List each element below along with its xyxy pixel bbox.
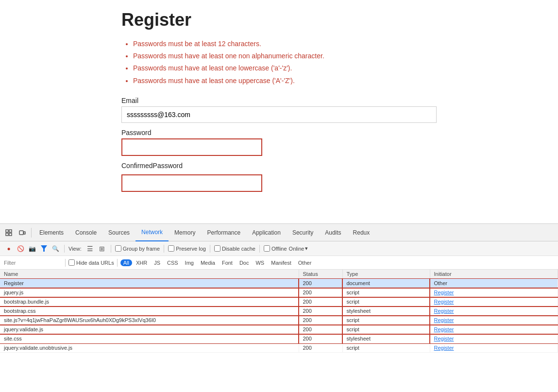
- table-row[interactable]: site.js?v=4q1jwFhaPaZgr8WAUSrux6hAuh0XDg…: [0, 316, 558, 325]
- disable-cache-label[interactable]: Disable cache: [214, 245, 255, 252]
- cell-initiator[interactable]: Register: [430, 334, 558, 343]
- cell-status: 200: [299, 297, 342, 307]
- table-row[interactable]: jquery.validate.js200scriptRegister: [0, 325, 558, 334]
- filter-type-btn-font[interactable]: Font: [219, 259, 236, 266]
- disable-cache-checkbox[interactable]: [214, 245, 220, 252]
- tab-security[interactable]: Security: [287, 224, 319, 241]
- filter-type-btn-css[interactable]: CSS: [164, 259, 181, 266]
- cell-type: document: [342, 279, 430, 288]
- group-by-frame-label[interactable]: Group by frame: [115, 245, 160, 252]
- tab-redux[interactable]: Redux: [347, 224, 376, 241]
- cell-status: 200: [299, 307, 342, 316]
- group-view-btn[interactable]: ⊞: [97, 244, 107, 254]
- tab-console[interactable]: Console: [69, 224, 102, 241]
- table-row[interactable]: jquery.validate.unobtrusive.js200scriptR…: [0, 343, 558, 353]
- svg-rect-1: [9, 230, 12, 232]
- initiator-link[interactable]: Register: [434, 336, 454, 341]
- devtools-toolbar-row: ● 🚫 📷 🔍 View: ☰ ⊞ Group by frame: [0, 241, 558, 256]
- cell-initiator[interactable]: Register: [430, 325, 558, 334]
- filter-type-btn-img[interactable]: Img: [182, 259, 197, 266]
- password-label: Password: [121, 129, 437, 136]
- cell-status: 200: [299, 316, 342, 325]
- filter-type-btn-doc[interactable]: Doc: [237, 259, 252, 266]
- svg-rect-5: [24, 232, 25, 234]
- group-by-frame-checkbox[interactable]: [115, 245, 121, 252]
- cell-status: 200: [299, 325, 342, 334]
- cell-name: site.css: [0, 334, 299, 343]
- validation-list: Passwords must be at least 12 characters…: [121, 38, 437, 87]
- email-input[interactable]: [121, 106, 437, 123]
- cell-name: bootstrap.css: [0, 307, 299, 316]
- hide-data-urls-checkbox[interactable]: [68, 259, 75, 266]
- initiator-link[interactable]: Register: [434, 326, 454, 332]
- cell-name: jquery.validate.js: [0, 325, 299, 334]
- password-input[interactable]: [121, 138, 262, 156]
- chevron-down-icon: ▾: [305, 245, 308, 252]
- preserve-log-label[interactable]: Preserve log: [168, 245, 206, 252]
- cell-status: 200: [299, 288, 342, 297]
- network-table-body: Register200documentOtherjquery.js200scri…: [0, 279, 558, 353]
- validation-item: Passwords must have at least one lowerca…: [133, 62, 437, 74]
- filter-type-btn-ws[interactable]: WS: [253, 259, 267, 266]
- table-row[interactable]: jquery.js200scriptRegister: [0, 288, 558, 297]
- filter-type-btn-xhr[interactable]: XHR: [133, 259, 150, 266]
- password-group: Password: [121, 129, 437, 156]
- record-btn[interactable]: ●: [4, 244, 14, 254]
- svg-rect-4: [19, 231, 23, 235]
- cell-initiator[interactable]: Register: [430, 297, 558, 307]
- search-btn[interactable]: 🔍: [51, 244, 60, 254]
- email-group: Email: [121, 97, 437, 123]
- toolbar-sep-2: [111, 245, 111, 253]
- offline-checkbox[interactable]: [264, 245, 270, 252]
- filter-type-btn-media[interactable]: Media: [198, 259, 218, 266]
- filter-type-btn-other[interactable]: Other: [295, 259, 315, 266]
- initiator-link[interactable]: Register: [434, 299, 454, 305]
- tab-application[interactable]: Application: [246, 224, 287, 241]
- tab-sources[interactable]: Sources: [102, 224, 135, 241]
- offline-label[interactable]: Offline: [264, 245, 287, 252]
- screenshot-btn[interactable]: 📷: [27, 244, 37, 254]
- inspect-icon-btn[interactable]: [2, 226, 16, 239]
- initiator-link[interactable]: Register: [434, 308, 454, 314]
- svg-rect-0: [6, 230, 8, 232]
- cell-name: Register: [0, 279, 299, 288]
- filter-type-btn-manifest[interactable]: Manifest: [268, 259, 294, 266]
- tab-separator: [31, 228, 32, 238]
- header-name: Name: [0, 270, 299, 279]
- cell-initiator[interactable]: Register: [430, 307, 558, 316]
- filter-type-btn-js[interactable]: JS: [151, 259, 163, 266]
- initiator-link[interactable]: Register: [434, 290, 454, 295]
- device-toolbar-btn[interactable]: [16, 226, 29, 239]
- online-dropdown[interactable]: Online ▾: [289, 245, 308, 252]
- table-row[interactable]: Register200documentOther: [0, 279, 558, 288]
- filter-input[interactable]: [4, 260, 62, 266]
- network-table[interactable]: Name Status Type Initiator Register200do…: [0, 270, 558, 392]
- tab-memory[interactable]: Memory: [169, 224, 201, 241]
- tab-network[interactable]: Network: [135, 224, 169, 241]
- cell-status: 200: [299, 343, 342, 353]
- cell-name: jquery.js: [0, 288, 299, 297]
- tab-audits[interactable]: Audits: [319, 224, 347, 241]
- cell-type: script: [342, 343, 430, 353]
- filter-type-buttons: AllXHRJSCSSImgMediaFontDocWSManifestOthe…: [120, 259, 315, 266]
- devtools-panel: Elements Console Sources Network Memory …: [0, 223, 558, 392]
- clear-btn[interactable]: 🚫: [16, 244, 25, 254]
- cell-initiator[interactable]: Register: [430, 316, 558, 325]
- tab-performance[interactable]: Performance: [201, 224, 246, 241]
- cell-initiator[interactable]: Register: [430, 343, 558, 353]
- initiator-link[interactable]: Register: [434, 345, 454, 351]
- preserve-log-checkbox[interactable]: [168, 245, 174, 252]
- list-view-btn[interactable]: ☰: [85, 244, 95, 254]
- filter-type-btn-all[interactable]: All: [120, 259, 132, 266]
- table-row[interactable]: bootstrap.css200stylesheetRegister: [0, 307, 558, 316]
- filter-btn[interactable]: [39, 244, 49, 254]
- table-row[interactable]: bootstrap.bundle.js200scriptRegister: [0, 297, 558, 307]
- confirmed-password-label: ConfirmedPassword: [121, 162, 437, 170]
- tab-elements[interactable]: Elements: [34, 224, 69, 241]
- initiator-link[interactable]: Register: [434, 317, 454, 323]
- table-row[interactable]: site.css200stylesheetRegister: [0, 334, 558, 343]
- cell-initiator[interactable]: Register: [430, 288, 558, 297]
- hide-data-urls-label[interactable]: Hide data URLs: [68, 259, 114, 266]
- cell-name: jquery.validate.unobtrusive.js: [0, 343, 299, 353]
- confirmed-password-input[interactable]: [121, 174, 262, 192]
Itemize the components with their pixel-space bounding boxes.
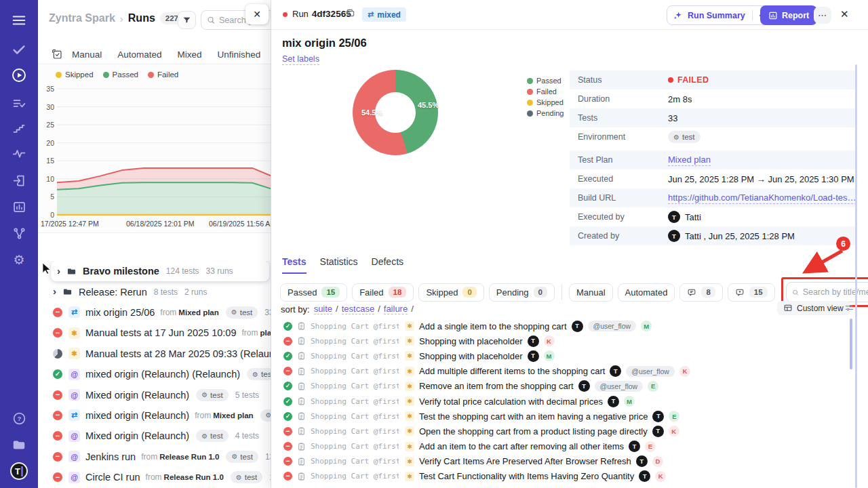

Exercise goal: Your answer must be a single number: how many lines in this listing hold the string "site"? Please add nothing else.

Answer space: 3